Check each line of the data below for the string "configu". Then give the number of lines that have it, without anything else.
---------- Recorded data ----------
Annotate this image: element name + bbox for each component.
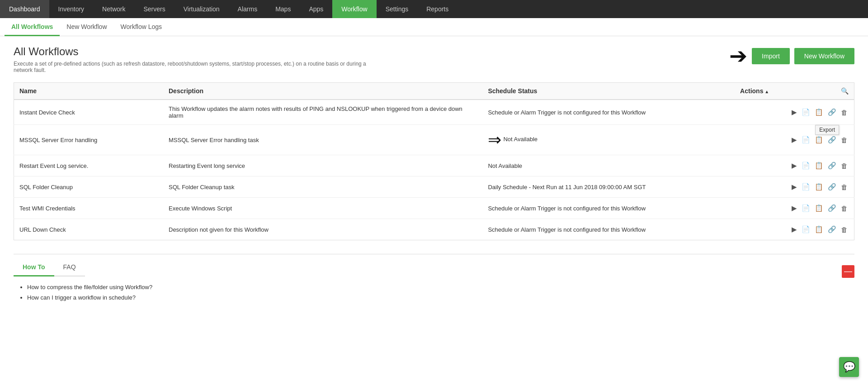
action-icons-group: ▶📄📋Export🔗🗑 [740,135,849,145]
cell-status: Schedule or Alarm Trigger is not configu… [482,219,735,240]
action-icons-group: ▶📄📋🔗🗑 [740,107,849,117]
arrow-icon: ➔ [729,45,747,67]
search-icon[interactable]: 🔍 [841,87,849,95]
bottom-tab-faq[interactable]: FAQ [54,259,85,276]
view-icon[interactable]: 📄 [801,107,811,117]
cell-description: This Workflow updates the alarm notes wi… [163,100,482,125]
top-nav-item-servers[interactable]: Servers [134,0,174,18]
run-icon[interactable]: ▶ [791,161,798,171]
export-link-icon[interactable]: 🔗 [827,224,837,234]
sub-nav-item-workflow-logs[interactable]: Workflow Logs [114,18,169,36]
table-row: MSSQL Server Error handlingMSSQL Server … [14,125,854,155]
top-nav-item-apps[interactable]: Apps [300,0,332,18]
header-actions: ➔ Import New Workflow [729,45,854,67]
page-subtitle: Execute a set of pre-defined actions (su… [14,61,384,73]
sub-nav-item-new-workflow[interactable]: New Workflow [60,18,113,36]
bottom-section: How ToFAQ — How to compress the file/fol… [14,254,854,309]
top-nav-item-alarms[interactable]: Alarms [229,0,267,18]
howto-list: How to compress the file/folder using Wo… [14,284,854,309]
cell-actions: ▶📄📋🔗🗑 [735,219,854,240]
copy-icon[interactable]: 📋 [814,135,824,145]
export-link-icon[interactable]: 🔗 [827,135,837,144]
run-icon[interactable]: ▶ [791,135,798,145]
import-button[interactable]: Import [752,48,790,64]
export-link-icon[interactable]: 🔗 [827,203,837,213]
export-link-icon[interactable]: 🔗 [827,182,837,192]
howto-item: How can I trigger a workflow in schedule… [27,294,854,301]
top-nav-item-dashboard[interactable]: Dashboard [0,0,49,18]
cell-actions: ▶📄📋🔗🗑 [735,176,854,198]
howto-item: How to compress the file/folder using Wo… [27,284,854,291]
view-icon[interactable]: 📄 [801,224,811,234]
collapse-button[interactable]: — [842,265,854,278]
cell-description: MSSQL Server Error handling task [163,125,482,155]
cell-description: SQL Folder Cleanup task [163,176,482,198]
top-nav-item-virtualization[interactable]: Virtualization [175,0,229,18]
sub-nav-item-all-workflows[interactable]: All Workflows [5,18,60,36]
cell-name: URL Down Check [14,219,164,240]
action-icons-group: ▶📄📋🔗🗑 [740,203,849,213]
action-icons-group: ▶📄📋🔗🗑 [740,161,849,171]
table-row: Restart Event Log service.Restarting Eve… [14,155,854,176]
bottom-tab-how-to[interactable]: How To [14,259,54,276]
delete-icon[interactable]: 🗑 [840,135,849,145]
top-nav-item-settings[interactable]: Settings [377,0,418,18]
table-row: URL Down CheckDescription not given for … [14,219,854,240]
run-icon[interactable]: ▶ [791,107,798,117]
cell-status: Schedule or Alarm Trigger is not configu… [482,198,735,219]
delete-icon[interactable]: 🗑 [840,225,849,234]
cell-actions: ▶📄📋🔗🗑 [735,155,854,176]
view-icon[interactable]: 📄 [801,135,811,145]
col-header-status: Schedule Status [482,83,735,100]
col-header-actions: Actions 🔍 [735,83,854,100]
cell-status: Daily Schedule - Next Run at 11 Jun 2018… [482,176,735,198]
cell-description: Restarting Event long service [163,155,482,176]
cell-name: MSSQL Server Error handling [14,125,164,155]
col-header-description: Description [163,83,482,100]
howto-link[interactable]: How can I trigger a workflow in schedule… [27,294,136,301]
row-arrow-icon: ⇒ [488,130,501,149]
cell-name: Test WMI Credentials [14,198,164,219]
top-nav-item-workflow[interactable]: Workflow [332,0,376,18]
page-title-block: All Workflows Execute a set of pre-defin… [14,45,384,73]
copy-icon[interactable]: 📋 [814,161,824,171]
workflow-table: Name Description Schedule Status Actions… [14,82,854,240]
new-workflow-button[interactable]: New Workflow [794,48,854,64]
copy-icon[interactable]: 📋 [814,224,824,234]
top-nav-item-inventory[interactable]: Inventory [49,0,94,18]
run-icon[interactable]: ▶ [791,182,798,192]
delete-icon[interactable]: 🗑 [840,204,849,213]
copy-icon[interactable]: 📋 [814,182,824,192]
main-content: All Workflows Execute a set of pre-defin… [0,36,868,318]
top-nav-item-network[interactable]: Network [93,0,134,18]
howto-link[interactable]: How to compress the file/folder using Wo… [27,284,152,291]
top-nav-item-maps[interactable]: Maps [266,0,300,18]
view-icon[interactable]: 📄 [801,161,811,171]
copy-icon[interactable]: 📋 [814,203,824,213]
cell-name: Restart Event Log service. [14,155,164,176]
run-icon[interactable]: ▶ [791,224,798,234]
cell-status: ⇒Not Available [482,125,735,155]
export-link-icon[interactable]: 🔗 [827,161,837,171]
view-icon[interactable]: 📄 [801,182,811,192]
export-tooltip-container: Export🔗 [827,136,837,144]
view-icon[interactable]: 📄 [801,203,811,213]
export-link-icon[interactable]: 🔗 [827,107,837,117]
bottom-tabs: How ToFAQ [14,259,85,276]
table-row: Test WMI CredentialsExecute Windows Scri… [14,198,854,219]
cell-name: SQL Folder Cleanup [14,176,164,198]
page-title: All Workflows [14,45,384,58]
cell-actions: ▶📄📋🔗🗑 [735,198,854,219]
run-icon[interactable]: ▶ [791,203,798,213]
copy-icon[interactable]: 📋 [814,107,824,117]
delete-icon[interactable]: 🗑 [840,161,849,171]
page-header: All Workflows Execute a set of pre-defin… [14,45,854,73]
actions-label: Actions [740,87,769,95]
delete-icon[interactable]: 🗑 [840,108,849,117]
top-nav-item-reports[interactable]: Reports [417,0,458,18]
delete-icon[interactable]: 🗑 [840,182,849,192]
action-icons-group: ▶📄📋🔗🗑 [740,224,849,234]
cell-name: Instant Device Check [14,100,164,125]
cell-actions: ▶📄📋🔗🗑 [735,100,854,125]
cell-description: Execute Windows Script [163,198,482,219]
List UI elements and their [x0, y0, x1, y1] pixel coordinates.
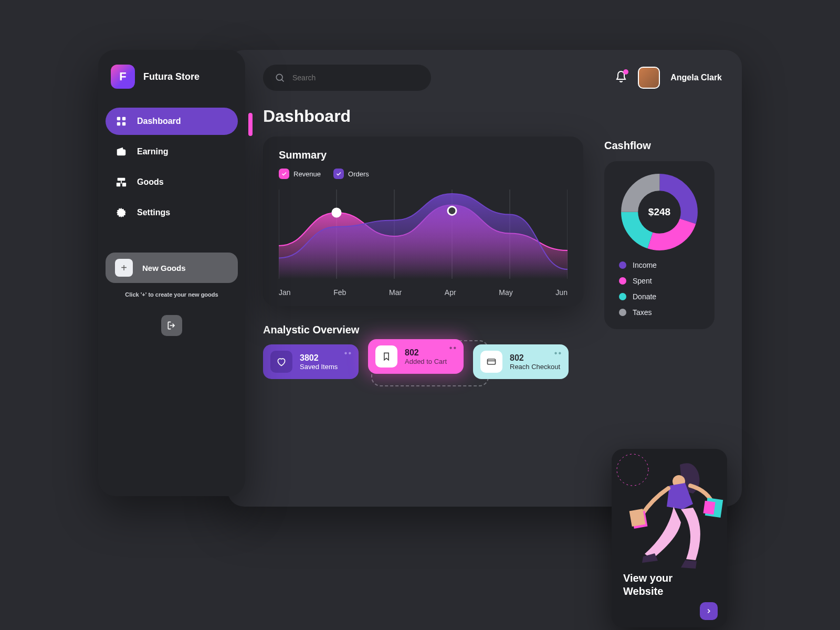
svg-point-20 — [629, 182, 689, 242]
search-input[interactable] — [292, 74, 419, 82]
wallet-icon — [115, 145, 128, 158]
stat-value: 802 — [405, 348, 447, 358]
legend-label: Income — [633, 261, 657, 269]
cashflow-legend-item: Income — [619, 261, 703, 269]
x-tick: May — [499, 288, 512, 297]
user-area: Angela Clark — [615, 67, 722, 89]
x-tick: Jun — [555, 288, 568, 297]
stat-label: Saved Items — [300, 363, 338, 371]
sidebar-item-goods[interactable]: Goods — [106, 169, 238, 196]
brand-name: Futura Store — [143, 71, 200, 82]
legend-dot — [619, 277, 626, 285]
gear-icon — [115, 206, 128, 219]
brand-row: F Futura Store — [98, 65, 245, 108]
svg-rect-1 — [122, 117, 125, 120]
plus-icon: + — [115, 259, 133, 277]
page-title: Dashboard — [263, 107, 722, 126]
avatar[interactable] — [638, 67, 660, 89]
promo-go-button[interactable] — [700, 602, 718, 620]
svg-point-24 — [673, 475, 685, 488]
overview-cards: •• 3802Saved Items •• 802Added to Cart •… — [263, 344, 583, 379]
svg-rect-18 — [488, 359, 496, 364]
cashflow-card: $248 IncomeSpentDonateTaxes — [604, 161, 715, 329]
bookmark-icon — [375, 345, 397, 368]
notifications-button[interactable] — [615, 70, 627, 85]
legend-dot — [619, 309, 626, 316]
search-icon — [275, 72, 285, 83]
stat-value: 3802 — [300, 353, 338, 363]
legend-orders[interactable]: Orders — [333, 169, 369, 179]
drop-zone — [371, 340, 489, 386]
main-panel: Angela Clark Dashboard Summary Revenue O… — [227, 50, 742, 507]
x-tick: Feb — [333, 288, 346, 297]
legend-label: Orders — [348, 170, 369, 178]
promo-card[interactable]: View yourWebsite — [612, 449, 727, 627]
svg-point-23 — [617, 454, 648, 486]
chart-x-axis: JanFebMarAprMayJun — [279, 288, 568, 297]
svg-point-22 — [629, 182, 689, 242]
svg-rect-7 — [121, 181, 122, 184]
cashflow-legend-item: Taxes — [619, 308, 703, 317]
svg-rect-4 — [118, 178, 125, 181]
more-icon[interactable]: •• — [449, 343, 457, 353]
summary-chart — [279, 184, 568, 284]
more-icon[interactable]: •• — [554, 349, 562, 358]
overview-title: Analystic Overview — [263, 324, 583, 336]
stat-value: 802 — [510, 353, 560, 363]
svg-rect-25 — [632, 511, 648, 529]
topbar: Angela Clark — [263, 65, 722, 91]
summary-card: Summary Revenue Orders JanFebMarAprMayJu… — [263, 136, 583, 306]
svg-rect-26 — [629, 509, 646, 527]
sidebar-item-dashboard[interactable]: Dashboard — [106, 108, 238, 135]
cashflow-legend-item: Spent — [619, 277, 703, 285]
x-tick: Apr — [445, 288, 456, 297]
chevron-right-icon — [705, 607, 712, 615]
svg-rect-28 — [703, 501, 715, 515]
bell-icon — [615, 70, 627, 83]
logo-badge: F — [111, 65, 135, 89]
logout-button[interactable] — [161, 315, 182, 336]
stat-reach-checkout[interactable]: •• 802Reach Checkout — [473, 344, 569, 379]
new-goods-hint: Click '+' to create your new goods — [98, 283, 245, 299]
username: Angela Clark — [670, 73, 722, 82]
svg-point-21 — [629, 182, 689, 242]
search-box[interactable] — [263, 65, 431, 91]
svg-rect-5 — [117, 183, 120, 186]
cashflow-legend-item: Donate — [619, 292, 703, 301]
heart-icon — [270, 351, 292, 373]
legend-revenue[interactable]: Revenue — [279, 169, 321, 179]
checkbox-icon — [279, 169, 289, 179]
active-indicator — [248, 113, 253, 136]
sidebar-item-earning[interactable]: Earning — [106, 138, 238, 165]
summary-legend: Revenue Orders — [279, 169, 568, 179]
sidebar-nav: Dashboard Earning Goods Settings — [98, 108, 245, 226]
cashflow-legend: IncomeSpentDonateTaxes — [616, 261, 703, 317]
stat-label: Reach Checkout — [510, 363, 560, 371]
legend-label: Donate — [633, 292, 656, 301]
legend-label: Revenue — [293, 170, 321, 178]
cashflow-title: Cashflow — [604, 140, 722, 152]
new-goods-button[interactable]: + New Goods — [106, 253, 238, 283]
more-icon[interactable]: •• — [344, 349, 352, 358]
stat-added-to-cart[interactable]: •• 802Added to Cart — [368, 339, 464, 374]
summary-title: Summary — [279, 149, 568, 161]
cashflow-center-value: $248 — [620, 173, 699, 251]
boxes-icon — [115, 176, 128, 188]
promo-label: View yourWebsite — [623, 572, 673, 598]
sidebar-item-settings[interactable]: Settings — [106, 199, 238, 226]
svg-point-9 — [276, 74, 282, 80]
new-goods-label: New Goods — [142, 264, 186, 272]
svg-rect-2 — [117, 122, 120, 125]
sidebar: F Futura Store Dashboard Earning Goods S… — [98, 50, 245, 496]
legend-dot — [619, 293, 626, 300]
grid-icon — [115, 115, 128, 128]
svg-point-16 — [332, 208, 341, 217]
legend-dot — [619, 261, 626, 269]
x-tick: Mar — [389, 288, 402, 297]
cashflow-donut: $248 — [620, 173, 699, 251]
sidebar-item-label: Earning — [137, 147, 169, 156]
sidebar-item-label: Settings — [137, 208, 170, 217]
x-tick: Jan — [279, 288, 291, 297]
stat-saved-items[interactable]: •• 3802Saved Items — [263, 344, 359, 379]
svg-rect-6 — [122, 183, 126, 186]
----------
** The completed task **
2